To introduce feedback in a principled way, the authors compute the transfer entropy (TE) between every pair of neurons that belong to different layers. TE measures the directed information flow from a source neuron i to a target neuron j, conditioned on the intermediate layers. After training the feed‑forward AlexNet, they record the continuous activations g_i for all images, binarize them (y_i = 1 if g_i > 0.001, else 0), and calculate TE for each image class. The class‑wise TE values are then averaged to obtain a single relevance score ˜T_i→j for each ordered pair (i, j).

A feedback connection from neuron j (layer β) to neuron i (layer α) is created only if the averaged TE ˜T_i→j falls below a user‑defined threshold Φ. The weight of this feedback link is set to

  f_j→i = w_min · |β − α| / L,

where w_min is the smallest weight in the trained feed‑forward network, L = 4 is the maximum layer distance considered, and |β − α| is the absolute layer gap. This formulation guarantees that feedback weights are always smaller than any existing feed‑forward weight, while giving relatively larger values to long‑range feedback links. Feedback is added only between convolutional layers 2–5; the input layer and the three dense layers remain purely feed‑forward.

With this feedback‑augmented network (FB‑AlexNet) the authors evaluate performance on the full CIFAR‑10 test set. When Φ = 0.9, the network achieves 95 % accuracy, a full 10 % gain over the baseline and comparable to the best results reported for much larger architectures. The improvement is robust across a wide range of Φ values (approximately 0.5 < Φ < 0.9); only when Φ approaches 1, causing excessive feedback, does the network suffer from runaway excitation and performance collapses.

To rule out trivial explanations, several control experiments are performed: (1) random shuffling of all feedback weights, which reduces accuracy to ~18 %; (2) shuffling weights within each pathway, yielding ~30 % accuracy; (3) assigning a uniform small weight to every feedback link, which gives a modest boost to ~87 % but degrades quickly if the weight is increased; (4) scaling all feedback weights by a factor λ, showing an optimum at λ = 1 (the proposed setting) and degradation for λ ≠ 1; (5) adding the feedback weights to the feed‑forward weights and then removing the feedback connections (an “augmented feed‑forward” model), which reaches only 88 % accuracy.
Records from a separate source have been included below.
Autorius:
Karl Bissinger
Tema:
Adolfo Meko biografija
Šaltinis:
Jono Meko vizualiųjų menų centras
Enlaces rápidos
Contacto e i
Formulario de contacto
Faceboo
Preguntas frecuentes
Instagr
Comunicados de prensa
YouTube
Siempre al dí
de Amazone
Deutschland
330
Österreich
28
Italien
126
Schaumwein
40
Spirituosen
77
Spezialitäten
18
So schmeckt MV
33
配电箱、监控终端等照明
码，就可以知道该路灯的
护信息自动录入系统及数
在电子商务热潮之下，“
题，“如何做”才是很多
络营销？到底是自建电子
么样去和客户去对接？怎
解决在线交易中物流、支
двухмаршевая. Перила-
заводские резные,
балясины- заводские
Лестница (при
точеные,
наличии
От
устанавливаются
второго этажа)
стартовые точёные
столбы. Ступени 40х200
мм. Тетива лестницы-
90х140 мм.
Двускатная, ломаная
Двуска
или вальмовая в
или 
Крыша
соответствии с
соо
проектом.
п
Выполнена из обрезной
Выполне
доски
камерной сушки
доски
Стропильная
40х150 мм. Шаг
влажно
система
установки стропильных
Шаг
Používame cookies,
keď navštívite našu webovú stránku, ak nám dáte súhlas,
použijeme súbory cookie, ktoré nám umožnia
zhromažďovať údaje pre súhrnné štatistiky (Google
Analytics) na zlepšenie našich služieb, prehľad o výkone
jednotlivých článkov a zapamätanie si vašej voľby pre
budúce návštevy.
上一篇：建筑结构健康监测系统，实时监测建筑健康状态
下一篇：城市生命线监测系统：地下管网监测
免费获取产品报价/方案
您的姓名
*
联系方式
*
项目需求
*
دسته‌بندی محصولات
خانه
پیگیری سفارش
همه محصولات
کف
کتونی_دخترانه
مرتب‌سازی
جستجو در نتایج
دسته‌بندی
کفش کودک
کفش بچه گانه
These controls confirm that the selective, TE‑driven feedback pattern—not merely the addition of extra connections or extra weight magnitude—is responsible for the performance gain.

Beyond classification accuracy, the authors analyze network topology. After adding feedback, the average TE across the whole network decreases, the characteristic path length drops from 4.2 to 2.1, and global efficiency rises from 0.40 to 0.67. Moreover, local active information storage (the amount of a unit’s future state predictable from its own past) increases markedly in the feedback‑enabled network, especially in deeper layers. This suggests that feedback amplifies the influence of each neuron on its own dynamics, effectively creating richer internal representations.

The discussion interprets these findings in the context of cortical processing. In deep CNNs, information tends to converge strongly toward higher layers, potentially discarding useful intermediate features. Transfer entropy naturally captures how much information actually propagates between distant layers; low TE between distant neurons indicates a long, meaningful pathway that could benefit from reinforcement. By assigning stronger feedback to such long‑range pairs, the method mimics a cortical strategy where feedback selectively boosts salient, high‑level pathways while leaving short‑range, already strong feed‑forward links relatively untouched, thereby preventing runaway activity.

In summary, the paper demonstrates that a biologically inspired feedback mechanism, grounded in an information‑theoretic measure (transfer entropy), can transform a modest‑size convolutional network into a top‑performing model on a standard benchmark without increasing the number of neurons or layers. The approach is architecture‑agnostic and could be applied to other tasks, offering a promising route toward more brain‑like, efficient deep learning systems that achieve high performance with relatively small computational footprints.